Ale przecież potrzebował on wykonawców, a pieniędzy nie było. Jeszcze przed startem poprzedniego sezonu Cesena sprzedała graczy za kwotę 4 milionów euro, z czego wydała raptem… 200.000 euro. Postawili jednak odważnie na wypożyczenia. Kolejny ruch, z którym w Polsce większość właścicieli jest słabo oswojonych. Basoli wypożyczał zawodników także doświadczonych, którzy nie łapali się w swoich zespołach, u nas takie transakcje dotyczą praktycznie wyłącznie graczy młodych. Polityka sprawdziła się, tanio skompletował kadrę zgraną (pięciu zawodników pożyczonych z Atalanty!), a będącą odpowiednim miksem młodości i doświadczenia.

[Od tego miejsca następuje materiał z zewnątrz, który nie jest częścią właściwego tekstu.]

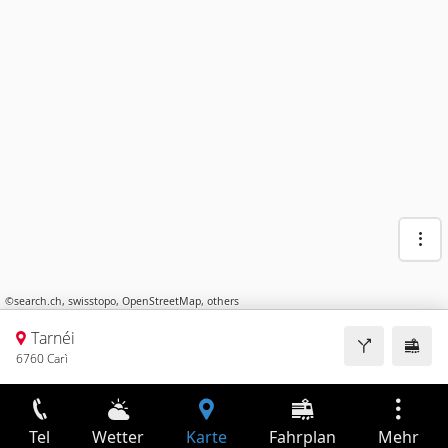
©
search.ch
,
swisstopo
,
OpenStreetMap
,
others
Tarnéi
6760 Carì
Tel
Wetter
Karte
Fahrplan
Mehr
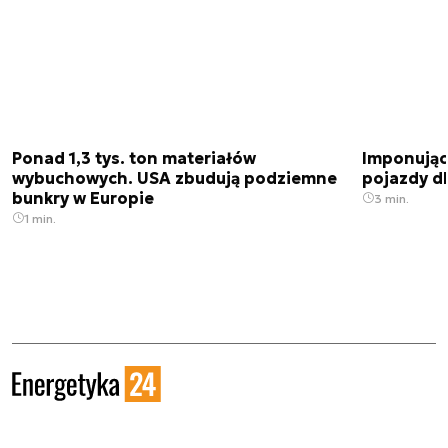
Ponad 1,3 tys. ton materiałów
Imponujące
wybuchowych. USA zbudują podziemne
pojazdy dl
bunkry w Europie
3 min.
1 min.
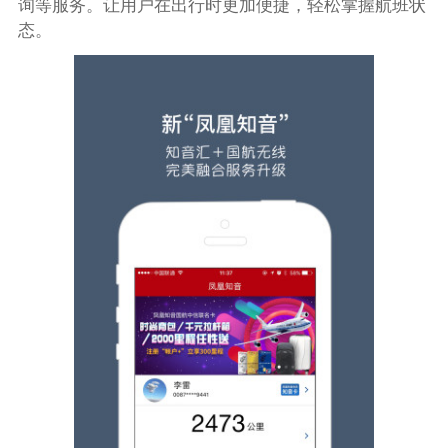
询等服务。让用户在出行时更加便捷，轻松掌握航班状
态。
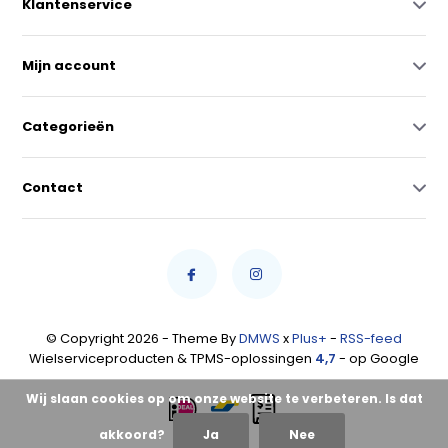
Klantenservice
Mijn account
Categorieën
Contact
© Copyright 2026 - Theme By
DMWS
x
Plus+
-
RSS-feed
Wielserviceproducten & TPMS-oplossingen
4,7
- op Google
Wij slaan cookies op om onze website te verbeteren. Is dat
akkoord?
Ja
Nee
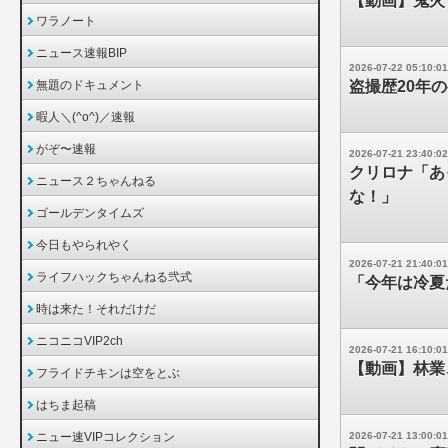
【動画】鬼火
ワラノート
ニュース速報BIP
2026-07-22 05:10:01
無題のドキュメント
盗撮歴20年
暇人＼(^o^)／速報
がぞ〜速報
2026-07-21 23:40:02
クリロナ「あ
ニュース２ちゃんねる
な！」
ゴールデンタイムズ
今日もやられやく
2026-07-21 21:40:01
ライフハックちゃんねる弐式
「今年は冷夏
時は来た！それだけだ
ニコニコVIP2ch
2026-07-21 16:10:01
【動画】林業
フライドチキンは空をとぶ
はちま起稿
ニュー速VIPコレクション
2026-07-21 13:00:01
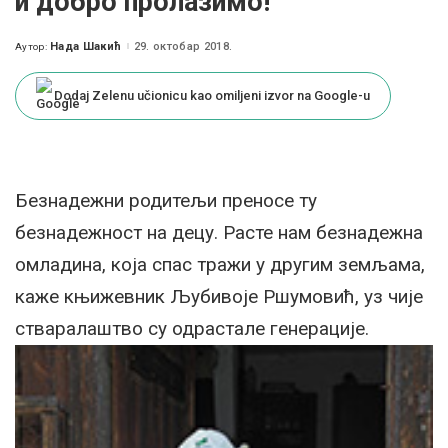
и добро пролазимо!“
Нада Шакић
29. октобар 2018.
Аутор:
Posted
by
Dodaj Zelenu učionicu kao omiljeni izvor na Google-u
Безнадежни родитељи преносе ту
безнадежност на децу. Расте нам безнадежна
омладина, која спас тражи у другим земљама,
каже књижевник Љубивоје Ршумовић, уз чије
стваралаштво су одрастале генерације.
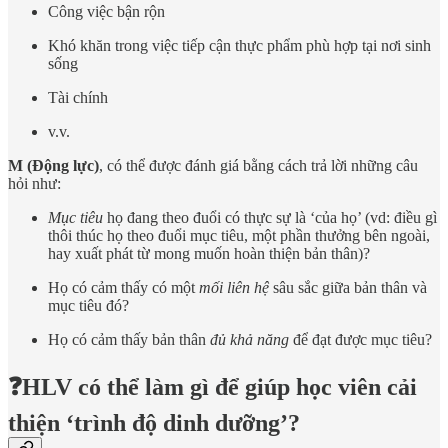
Công việc bận rộn
Khó khăn trong việc tiếp cận thực phẩm phù hợp tại nơi sinh
sống
Tài chính
v.v.
M (Động lực)
, có thể được đánh giá bằng cách trả lời những câu
hỏi như:
Mục tiêu
họ đang theo đuổi có thực sự là ‘của họ’ (vd: điều gì
thôi thúc họ theo đuổi mục tiêu, một phần thưởng bên ngoài,
hay xuất phát từ mong muốn hoàn thiện bản thân)?
Họ có cảm thấy có một
mối liên hệ
sâu sắc giữa bản thân và
mục tiêu đó?
Họ có cảm thấy bản thân
đủ khả năng
để đạt được mục tiêu?
❓HLV có thể làm gì để giúp học viên cải
thiện ‘trình độ dinh dưỡng’?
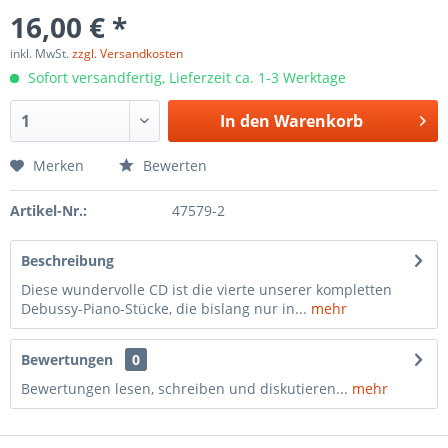
16,00 € *
inkl. MwSt.
zzgl. Versandkosten
Sofort versandfertig, Lieferzeit ca. 1-3 Werktage
In den
Warenkorb
Merken
Bewerten
Artikel-Nr.:
47579-2
Beschreibung
Diese wundervolle CD ist die vierte unserer kompletten
Debussy-Piano-Stücke, die bislang nur in...
mehr
Bewertungen
0
Bewertungen lesen, schreiben und diskutieren...
mehr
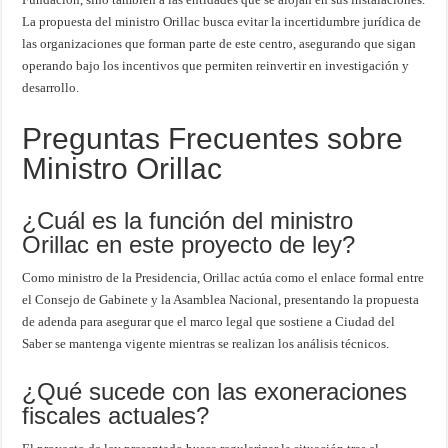
La propuesta del ministro Orillac busca evitar la incertidumbre jurídica de
las organizaciones que forman parte de este centro, asegurando que sigan
operando bajo los incentivos que permiten reinvertir en investigación y
desarrollo.
Preguntas Frecuentes sobre
Ministro Orillac
¿Cuál es la función del ministro
Orillac en este proyecto de ley?
Como ministro de la Presidencia, Orillac actúa como el enlace formal entre
el Consejo de Gabinete y la Asamblea Nacional, presentando la propuesta
de adenda para asegurar que el marco legal que sostiene a Ciudad del
Saber se mantenga vigente mientras se realizan los análisis técnicos.
¿Qué sucede con las exoneraciones
fiscales actuales?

W tym sezonie, część starszych graczy, którzy dobrze radzili sobie w Serie B, zostało wykupionych. Nie wtopiono z góry w niekorzystne kontrakty, tylko dano się wykazać także i teoretycznie znanym już piłkarzom. Dopiero gdy udowodnili, że pasują do nowego otoczenia, dano zielone światło na normalny kontrakt. W Lubinie właśnie powinni wyciągać notesy.
Nie będziemy was kitować: problemy nie zniknęły jak za dotknięciem czarodziejskiej różdżki po awansie do Serie A. Cesena ma 30 milionów euro długu. Ale jest on rozłożony na sensowne do spłacania raty, choć okres dziesięciu lat to w piłce cała epoka. Oczywiście, pozostanie wśród najlepszych znacznie by ten proces mogło przyspieszyć. Niektórzy mówią: Cesena potrzebuje cudu, drugi sezon z rzędu. My raczej wolimy powiedzieć: potrzebuje konsekwencji, dalszego postępowania według wyznaczonych sobie zasad, a które okazały się trafione.
Na otwarcie ligi, Basoli przechytrzył Parmę i wygrał 1:0. Za chwilę grają u siebie z Empoli i w razie zwycięstwa, mogą ogrzać się przez chwilę na wysokich miejscach tabeli.